I got into my pyjamas, after bandaging and sterilising, band-aid and pain killer-ing myself thoroughly, and collapsed on the bed. I could feel the blanket of mental exhaustion giving way to unconsciousness, and my last thought was- Jesse's going to be mad again.
I was right.
I awoke, struggling violently with my sheets, and gasping in pain, to find him staring down at me in horror. I must've called him in my sleep, or he'd decided to check on me. My heartbeat didn't slow from the nightmare, it speeded up, picking up my fear of what he would say. I looked up at him, trying to mask my nerves and pain with an apology.
"I..." I began well, going for a straight up apology, with explanation for dessert, but he, strangely, held a finger to his lips.
"Where does it hurt?"
"Um...Everywhere? Are you mad?"
"..." He sighed, "No. But that doesn't mean that this should become a regular occurrence, querida. I mean it. We'll fight later. Now, you need to rest, heal. Can I do anything?"
The look in my eyes was too obvious, so I shut them. It was selfish, and, well, not good. For him. Or me. Technically. I wanted to feel a ghostly hand touch my cheek, and a weight settle beside me on the bed. I wanted to keep this feeling of security.
"Well...I'll be around, Susannah.
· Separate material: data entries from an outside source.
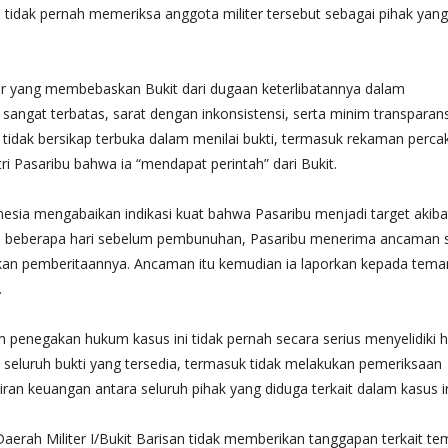
tidak pernah memeriksa anggota militer tersebut sebagai pihak yang
er yang membebaskan Bukit dari dugaan keterlibatannya dalam
angat terbatas, sarat dengan inkonsistensi, serta minim transparans
n tidak bersikap terbuka dalam menilai bukti, termasuk rekaman perc
 Pasaribu bahwa ia “mendapat perintah” dari Bukit.
esia mengabaikan indikasi kuat bahwa Pasaribu menjadi target akiba
alam beberapa hari sebelum pembunuhan, Pasaribu menerima ancaman 
nkan pemberitaannya. Ancaman itu kemudian ia laporkan kepada tema
.
penegakan hukum kasus ini tidak pernah secara serius menyelidiki h
 seluruh bukti yang tersedia, termasuk tidak melakukan pemeriksaan
aliran keuangan antara seluruh pihak yang diduga terkait dalam kasus in
erah Militer I/Bukit Barisan tidak memberikan tanggapan terkait t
If you need me- just whisper."
I opened my eyes hurriedly, but too late. He had dematerialised. I'm sure if he'd known how annoying that is, he wouldn't dare do it so often. I wanted to sigh his name, bring him back to me...But no. Definitely, no. Very definitely.
I turned over, and tried to get back to sleep, slightly disgusted at how goofy and lovesick I became occasionally. It was like...like...Jesse-itis. I giggled sleepily, winced, and slept.
In the morning, things looked a lot more positive. Ah, the joys of showering when you're bruised and bleeding. Then, the pleasure of working out which outfit covers the damage best, and doesn't look too suspicious. Oh yeah, and a lot of aspirin.
I moved through breakfast and out towards the car in about three seconds, avoiding too many questions about my face, which was toned down, but impossible to disguise completely. Munching breakfast while Sleepy got in to drive, and Brad hit the back seat, I wondered if I could see Jesse this morning before school- better to have the argument out of the way sooner, then we could get to the good bit: making up. Or should I say 'out?'
I grinned, feeling much more like my normal self, and squashing the tiny voice which recalled Jesse's disappointed tone last night, and the nightmare. I couldn't remember exactly what had happened; but I was damn sure it wasn't good. I vaguely remembered a scent. But at that point, Sleepy, who was, unfortunately, not asleep, had seen the bruise.
"Whoa, Suze, where'd you get that shiner?" I thought he was talking about my necklace for a moment, and brightened. Then realised.
"Um...None of your business." For a moment he looked concerned. And, strangely, Jesse-esque. The similarity made me elaborate before I'd thought it through.
"Fine, fine, don't nag. I tripped on the damn step. Happy now? Laugh all y'like." I defended, in an acting forte which would have made Keira Knightly blush in envy. It went down reasonably well. They exploded with laughter.
"Serious?"
"Suze the stooge, eh?"
"Klutz!"
I gave them my most lethal glare. It didn't work so well at first, but after prolonged exposure, the laughter subsided to occasional sniggers. Those, I could live with.